En dépit du caractère historiquement douteux et des débordements politiques de la rhétorique russe de 2014, de nombreux politiciens et diplomates, ainsi que certains experts du monde entier, ont officieusement cru à la version du Kremlin relative à la Crimée. Et ce en dépit de l’histoire réelle de la Crimée avant, pendant et après la période tsariste, et des effets destructeurs d’une telle reconnaissance pour la stabilité de l’ordre juridique mondial. La reconnaissance implicite de la revendication de Moscou sur la péninsule de la mer Noire par de nombreux observateurs non russes — dont certains en Occident — a été l’une des raisons pour lesquelles les sanctions internationales en réponse aux actions inadmissibles de la Russie en février-mars 2014 ont été légères, voire inexistantes.

Récemment encore, la Crimée était peut-être une question dont la solution aurait pu être reportée à un avenir lointain ou aurait pu, un jour, être résolue en accord partiel avec les préférences de Moscou. Ce dernier cas de figure aurait pu se présenter, par exemple, sous la forme d’une administration internationale temporaire de la péninsule ou d’un renforcement de l’autonomie de la République autonome de Crimée (Ukraine). Toutefois, avec l’annexion par la Russie, en septembre 2022, de quatre autres territoires ukrainiens, ces options semblent avoir disparu.

La nouvelle impasse

Les arguments du Kremlin pour la récente annexion du sud et de l’est de l’Ukraine sont encore plus fragiles que pour le rattachement de la Crimée à la Russie en 2014. La question jusqu’alors semi-ouverte de la péninsule est désormais devenue une question fondamentale concernant l’identité, la cohérence et l’avenir de l’Ukraine dans son ensemble. Le problème de la Crimée fait désormais partie intégrante de la question plus vaste du droit à l’existence d’un membre fondateur des Nations unies (la République socialiste soviétique d’Ukraine a appartenu à l’ONU de 1945 à 1991). Par conséquent, un retour à la situation d’avant l’expansion illégale de la Russie vers l’ouest, conformément à tous les souhaits de l’Ukraine, est aujourd’hui soutenu par un plus grand nombre de personnes et de pays dans le monde qu’auparavant.

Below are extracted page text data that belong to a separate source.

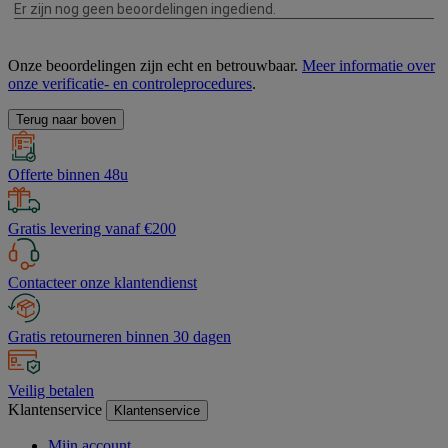
Onze beoordelingen zijn echt en betrouwbaar.
Meer informatie over
onze verificatie- en controleprocedures
.
Terug naar boven
Offerte binnen 48u
Gratis levering vanaf €200
Contacteer onze klantendienst
Gratis retourneren binnen 30 dagen
Veilig betalen
Klantenservice
Klantenservice
Mijn account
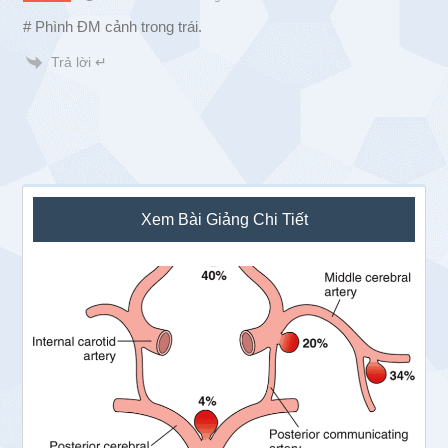
# Phình ĐM cảnh trong trái.
Trả lời ↵
Sidebar
Xem Bài Giảng Chi Tiết
chính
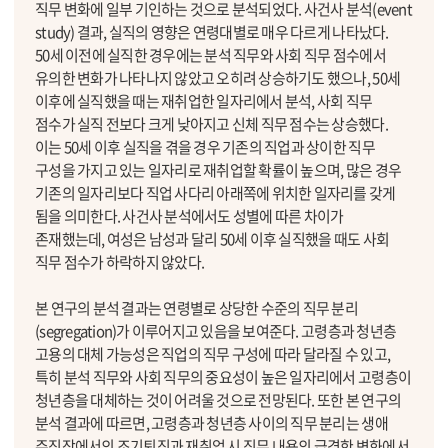
직무 변화에 일부 기인하는 것으로 분석되었다. 사건사 분석(event
study) 결과, 실직의 영향은 연령대별로 매우 다르게 나타났다.
50세 이전에 실직한 경우에는 분석 직무와 사회 직무 점수에서
유의한 변화가 나타나지 않았고 오히려 상승하기도 했으나, 50세
이후에 실직했을 때는 재취업한 일자리에서 분석, 사회 직무
점수가 실직 전보다 크게 낮아지고 신체 직무 점수는 상승했다.
이는 50세 이후 실직을 겪을 경우 기존의 직업과 상이한 직무
구성을 가지고 있는 일자리로 재취업할 확률이 높으며, 많은 경우
기존의 일자리보다 직업 사다리 아래쪽에 위치한 일자리를 갖게
됨을 의미한다. 사건사 분석에서도 성별에 따른 차이가
존재했는데, 여성은 남성과 달리 50세 이후 실직했을 때도 사회
직무 점수가 하락하지 않았다.
본 연구의 분석 결과는 연령별로 상당한 수준의 직무 분리
(segregation)가 이루어지고 있음을 보여준다. 고령층과 청년층
고용의 대체 가능성은 직업의 직무 구성에 따라 달라질 수 있고,
특히 분석 직무와 사회 직무의 중요성이 높은 일자리에서 고령층이
청년층을 대체하는 것이 어려울 것으로 전망된다. 또한 본 연구의
분석 결과에 따르면, 고령층과 청년층 사이의 직무 분리는 생애
주직장에서의 조기퇴직과 재취업 시 직무 내용의 급격한 변화에서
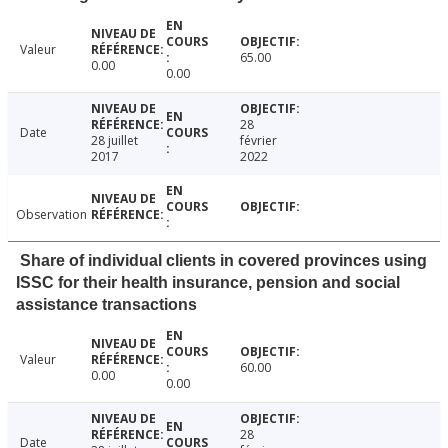
Valeur
65.00
0.00
0.00
28
Date
28 juillet
février
2017
2022
Observation
Share of individual clients in covered provinces using
ISSC for their health insurance, pension and social
assistance transactions
Valeur
60.00
0.00
0.00
28
Date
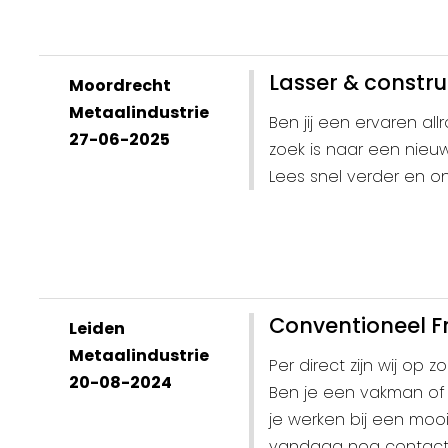
Lasser & constr
Moordrecht
Metaalindustrie
Ben jij een ervaren al
27-06-2025
zoek is naar een nieuw
Lees snel verder en o
Conventioneel F
Leiden
Metaalindustrie
Per direct zijn wij op
20-08-2024
Ben je een vakman of 
je werken bij een moo
vandaag nog contact m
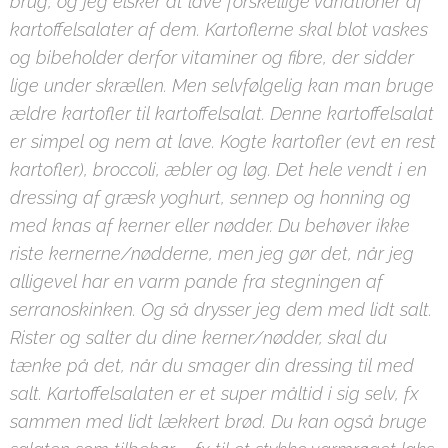
brug, og jeg elsker at lave forskellige variationer af
kartoffelsalater af dem. Kartoflerne skal blot vaskes
og bibeholder derfor vitaminer og fibre, der sidder
lige under skrællen. Men selvfølgelig kan man bruge
ældre kartofler til kartoffelsalat. Denne kartoffelsalat
er simpel og nem at lave. Kogte kartofler (evt en rest
kartofler), broccoli, æbler og løg. Det hele vendt i en
dressing af græsk yoghurt, sennep og honning og
med knas af kerner eller nødder. Du behøver ikke
riste kernerne/nødderne, men jeg gør det, når jeg
alligevel har en varm pande fra stegningen af
serranoskinken. Og så drysser jeg dem med lidt salt.
Rister og salter du dine kerner/nødder, skal du
tænke på det, når du smager din dressing til med
salt. Kartoffelsalaten er et super måltid i sig selv, fx
sammen med lidt lækkert brød. Du kan også bruge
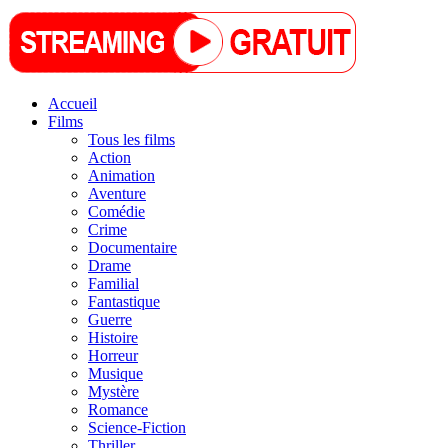
Accueil
Films
Tous les films
Action
Animation
Aventure
Comédie
Crime
Documentaire
Drame
Familial
Fantastique
Guerre
Histoire
Horreur
Musique
Mystère
Romance
Science-Fiction
Thriller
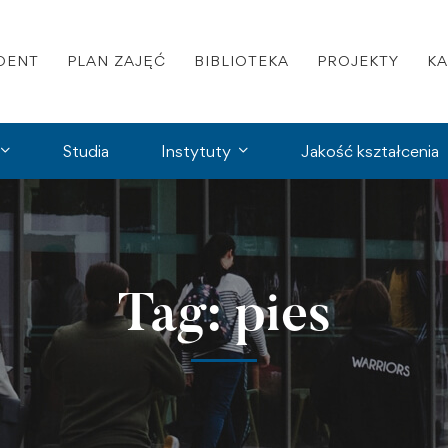
DENT
PLAN ZAJĘĆ
BIBLIOTEKA
PROJEKTY
K
Studia
Instytuty
Jakość kształcenia
Tag: pies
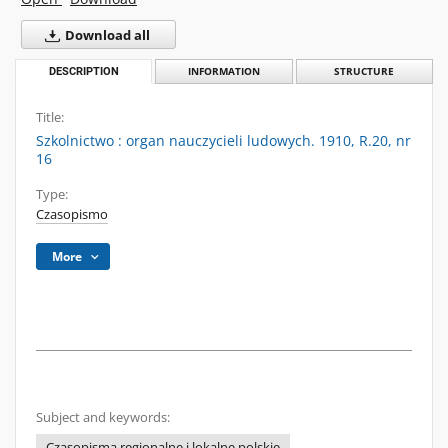
Download all
DESCRIPTION
INFORMATION
STRUCTURE
Title:
Szkolnictwo : organ nauczycieli ludowych. 1910, R.20, nr
16
Type:
Czasopismo
More
Subject and keywords:
Czasopisma regionalne i lokalne polskie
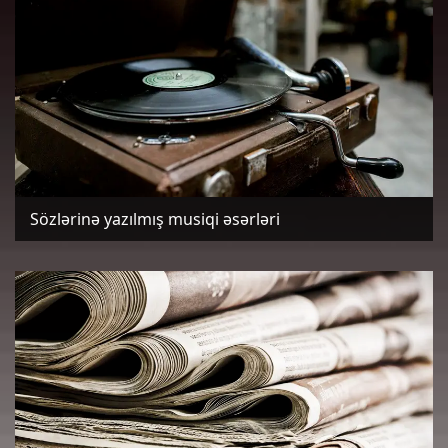
Sözlərinə yazılmış musiqi əsərləri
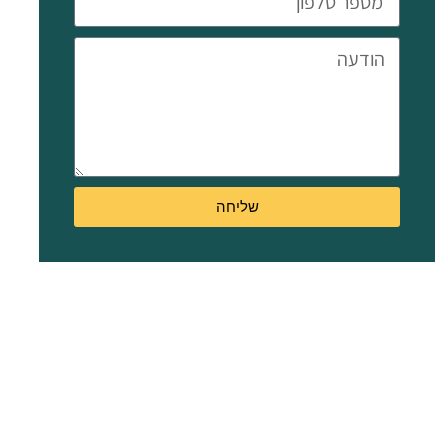
באזור
נגיש
בפגיה,
סמוך
לשירותים
עירוניים,
תחבורה
שליחה
ציבורית
ונקודות
עניין.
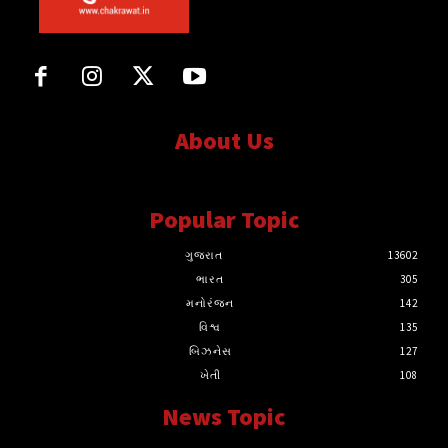
About Us
સત્ય માટે, સત્ય સાથે સતત..
Popular Topic
ગુજરાત
13602
ભારત
305
મનોરંજન
142
વિશ્વ
135
બિઝનેસ
127
ખેતી
108
News Topic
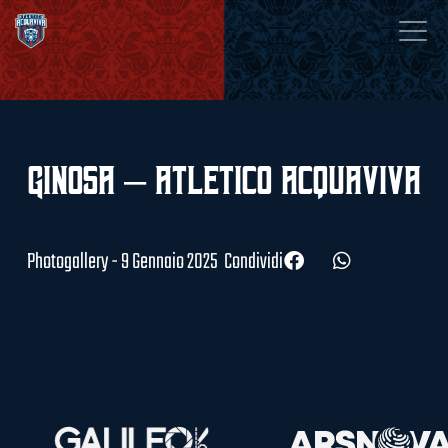
Ginosa – Atletico Acquaviva
Photogallery - 9 Gennaio 2025
Condividi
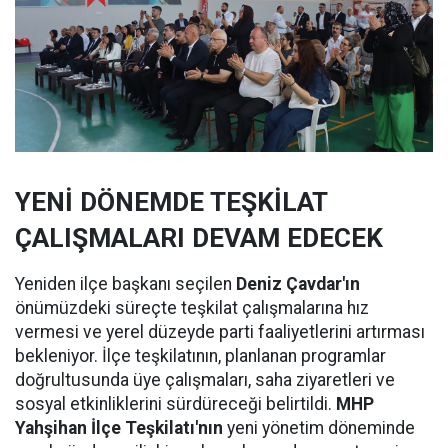
YENİ DÖNEMDE TEŞKİLAT
ÇALIŞMALARI DEVAM EDECEK
Yeniden ilçe başkanı seçilen
Deniz Çavdar'ın
önümüzdeki süreçte teşkilat çalışmalarına hız
vermesi ve yerel düzeyde parti faaliyetlerini artırması
bekleniyor. İlçe teşkilatının, planlanan programlar
doğrultusunda üye çalışmaları, saha ziyaretleri ve
sosyal etkinliklerini sürdüreceği belirtildi.
MHP
Yahşihan İlçe Teşkilatı'nın
yeni yönetim döneminde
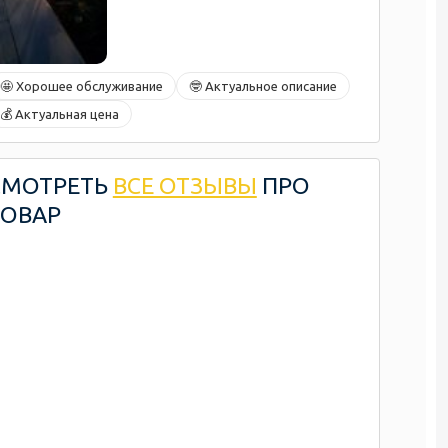
🤩 Хорошее обслуживание
🤓 Актуальное описание
💰 Актуальная цена
СМОТРЕТЬ
ВСЕ ОТЗЫВЫ
ПРО
ТОВАР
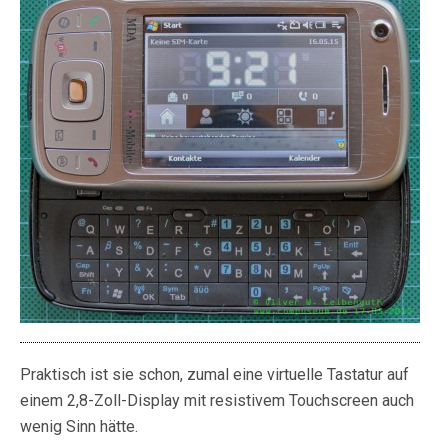
Praktisch ist sie schon, zumal eine virtuelle Tastatur auf
einem 2,8-Zoll-Display mit resistivem Touchscreen auch
wenig Sinn hätte.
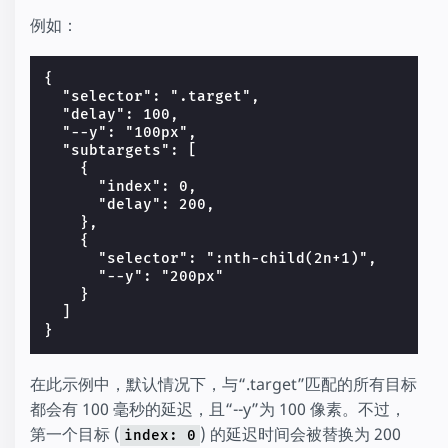
例如：
{

  "selector": ".target",

  "delay": 100,

  "--y": "100px",

  "subtargets": [

    {

      "index": 0,

      "delay": 200,

    },

    {

      "selector": ":nth-child(2n+1)",

      "--y": "200px"

    }

  ]

在此示例中，默认情况下，与“.target”匹配的所有目标
都会有 100 毫秒的延迟，且“--y”为 100 像素。不过，
第一个目标 (
) 的延迟时间会被替换为 200
index: 0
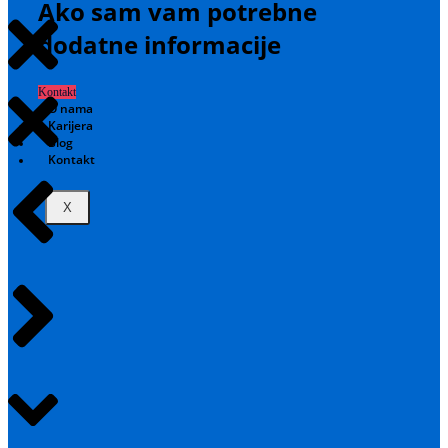
Ako sam vam potrebne
dodatne informacije
Kontakt
O nama
Karijera
Blog
Kontakt
X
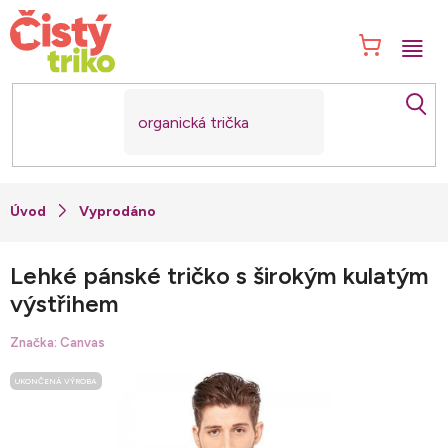
Přejít
na
NÁK
obsah
KOŠ
Vyprodáno
Lehké pánské tričko s širokým kulatým
výstřihem
Značka:
Canvas
UKONČENÁ VÝROBA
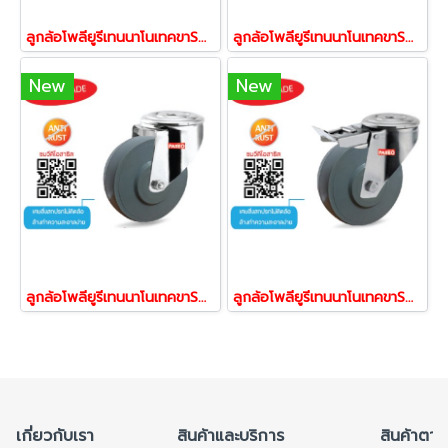
ลูกล้อโพลียูรีเทนนาโนเทคขาSTL ล้อพียูสแตนเลส ล้อยูรีเทน ล้อไม่ทำพื้นเป็นรอย ล้อไม่แตก รับน้ำหนัก 150-225 กก.แป้นหมุน STL ยี่ห้อ PAREO 41943,41950,41967
ลูกล้อโพลียูรีเทนนาโนเทคขาSTL ล้อพียูสแตนเลส ล้อยูรีเทน ล้อไม่ทำพื้นเป็นรอย ล้อไม่แตก รับน้ำหนัก 150-225 กก.แป้นเบรก STL ยี่ห้อ PAREO 42001,42018,42025
New
New
ลูกล้อโพลียูรีเทนนาโนเทคขาSTL ล้อพียูสแตนเลส ล้อยูรีเทน ล้อไม่ทำพื้นเป็นรอย ล้อไม่แตก รับน้ำหนัก 150-225 กก.รูหมุน STL ยี่ห้อ PAREO 42032,42049,42056
ลูกล้อโพลียูรีเทนนาโนเทคขาSTL ล้อพียูสแตนเลส ล้อยูรีเทน ล้อไม่ทำพื้นเป็นรอย ล้อไม่แตก รับน้ำหนัก 150-225 กก.ล้อขารูหมุน STL ยี่ห้อ PAREO 42063,42070,42087
เกี่ยวกับเรา
สินค้าและบริการ
สินค้าตาม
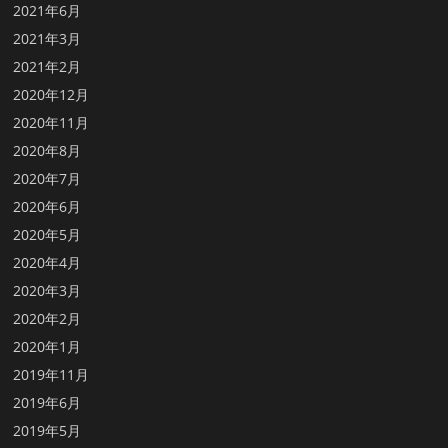
2021年6月
2021年3月
2021年2月
2020年12月
2020年11月
2020年8月
2020年7月
2020年6月
2020年5月
2020年4月
2020年3月
2020年2月
2020年1月
2019年11月
2019年6月
2019年5月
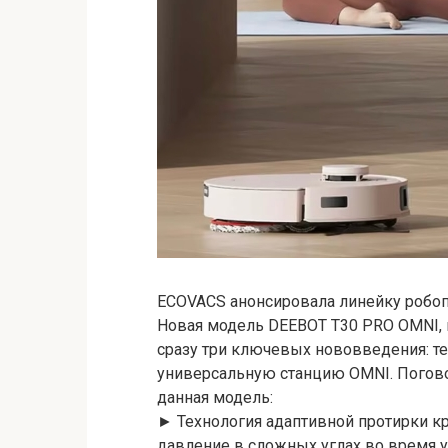
ECOVACS анонсировала линейку робо
Новая модель DEEBOT T30 PRO OMNI, 
сразу три ключевых нововведения: тех
универсальную станцию OMNI. Погово
данная модель:
► Технология адаптивной протирки к
давление в сложных углах во время у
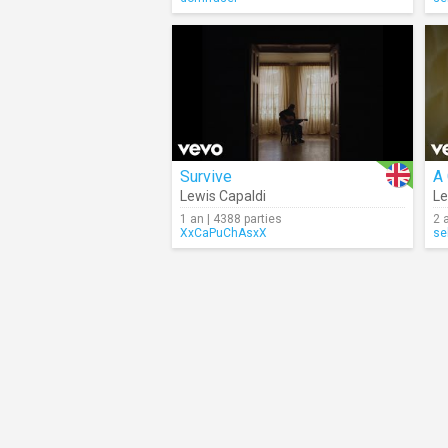
Survive
Lewis Capaldi
Le
1 an | 4388 parties
2 
XxCaPuChAsxX
se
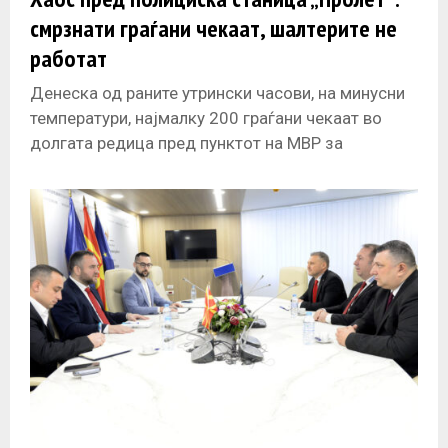
смрзнати граѓани чекаат, шалтерите не
работат
Денеска од раните утрински часови, на минусни
температури, најмалку 200 граѓани чекаат во
долгата редица пред пунктот на МВР за
издавање лични документи во полициската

Fait inquiétant, les documents d’annexion de Moscou de septembre 2022 et la loi fondamentale russe révisée en conséquence revendiquent explicitement des terres ukrainiennes que la Russie n’occupe pas réellement. Au contraire, ces territoires sont toujours — ou à nouveau — sous le contrôle de Kiev et non de Moscou. En fait, aucun des quatre oblasts continentaux de l’Ukraine récemment annexés n’a été entièrement capturé par les forces russes jusqu’à présent. Cela va à l’encontre de la nouvelle autodéfinition de l’État russe et constitue une violation partielle de la Constitution russe qui inclut ces oblasts dans le territoire officiel de la Fédération de Russie.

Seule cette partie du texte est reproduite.